Als der 22-Uhr-Bescheid kam, dachten die Theaterleute daran, aufzugeben
Für Kirchhof und Hofmann ein Schock: "Als der Bescheid im Juni 2020 kam, haben wir die Arbeiten erstmal zwei Monate ruhen lassen und überlegt, ob wir aufgeben", erzählt Achim Hofmann. "Aber dann haben wir beschlossen: Wir kämpfen! Diese Auflage ist der Tod der Kleinkunst. Es geht beim Theater um ein gesellschaftliches Ganzes. Dass man sich nach dem Stück austauschen kann, ist ungeheuer wichtig. Und das können wir so nicht leisten."

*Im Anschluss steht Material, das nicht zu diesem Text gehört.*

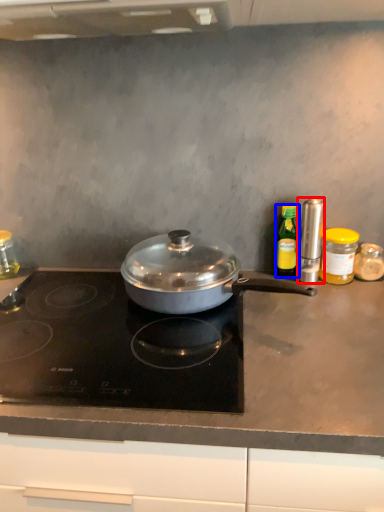 Question: Which object appears farthest to the camera in this image, kitchen appliance (highlighted by a red box) or kitchen appliance (highlighted by a blue box)?

Choices:
 (A) kitchen appliance
 (B) kitchen appliance

Answer: (B) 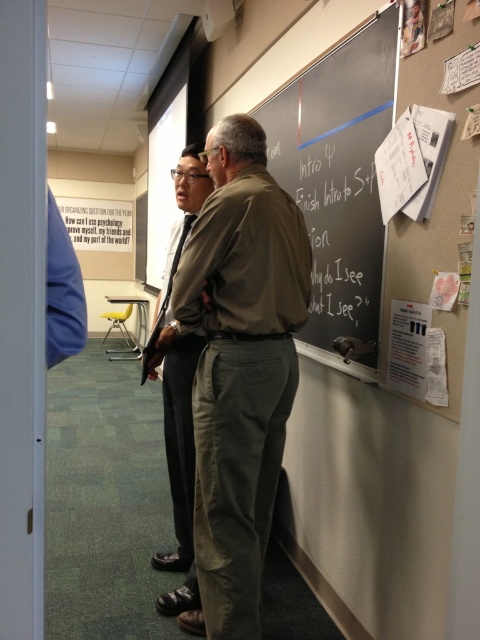 You are a student trying to take notes in the classroom. The black chalkboard writing at upper center and the white paper at right are both visible. Which one has larger text that is easier to read from a distance?

The black chalkboard writing at upper center has larger text than the white paper at right, so it is easier to read from a distance. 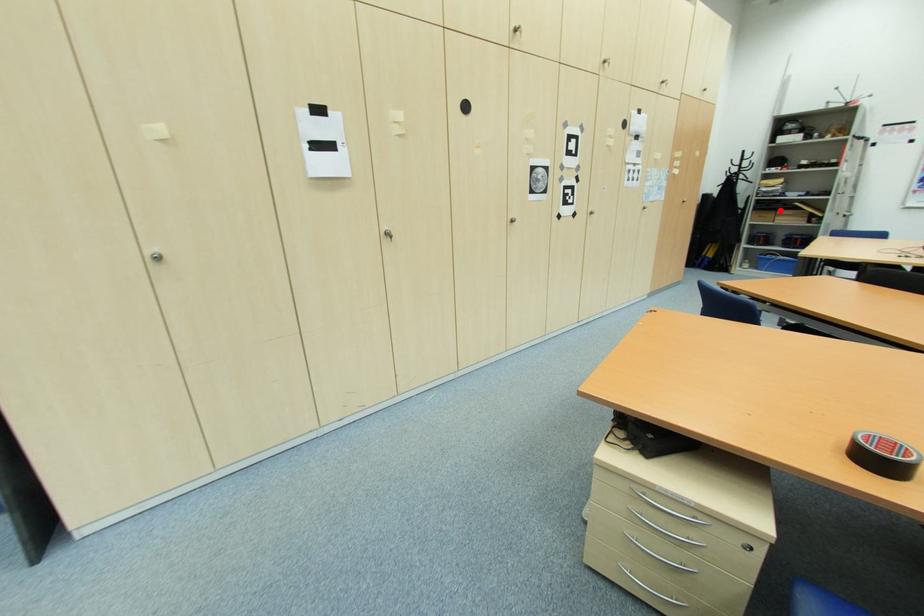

Klären wird die Frage auf die Klage des Theaterhauses hin das Verwaltungsgericht. Irgendwann. Der Termin wurde schon mehrfach verschoben, berichten die Theatermacher. Nun ist einer angesetzt, bei dem ihr Anwalt nicht kann. "Aber er muss unbedingt dabei sein."
Bis dahin wird unter der Regie von Amelie Auer erstmal gearbeitet, so gut es geht. Das Stück muss immer wieder gekürzt werden, damit die Vorstellung auch ja rechtzeitig endet. Was wiederum bedeutet, dass die Darstellenden sich permanent neue Stichwörter und Übergänge merken müssen. Einstweilen hat Souffleuse Monika Freiberger noch alle Hände voll zu tun. "Aber das kennen wir schon", sagt Achim Hofmann, "am Premierenabend klappt dann doch alles."
Die Innenausstattung stammt aus einem Haßfurter Kino der 1950er Jahre
Dass die historische Atmosphäre so gut passt, liegt übrigens auch am Theater selbst: Die Innenausstattung – Barbereich, Leuchten und Klappsitze etwa – stammt aus einem Haßfurter Kino aus den 1950er Jahren, dass just zu rechten Zeitpunkt abgerissen wurde. Die schweren roten Vorhänge aus der Kulturscheune Eichfeld. "Schwer entflammbarer Samt", sagt Achim Hofmann, "wäre ansonsten unbezahlbar." Wiederverwendung gehört auch zum Konzept: "Das ist ein Recycling-Haus", sagt Silvia Kirchhof. "Hier ist fast nichts neu."
Und, das klingt schon fast wie Vorsehung: Die Kostüme kommen tatsächlich alle aus Amerika. Eine Tante von Silvia Kirchhof schickt regelmäßig allerhand Glitzerklamotten, die sie bei den berühmten Garage Sales, also Miniflohmärkten, für wenige Dollar kauft. "Die Sachen sind so drüber, dass sie genau richtig für dieses Stück sind", sagt die Sängerin.
Die Vorstellungen: 1. bis 6. November, 19.30 Uhr, Theaterhaus Gerolzhofen, Centgasse 4. Karten bei der Tourist-Info, bei Mode Iff sowie unter der Tel. (09382) 3100228.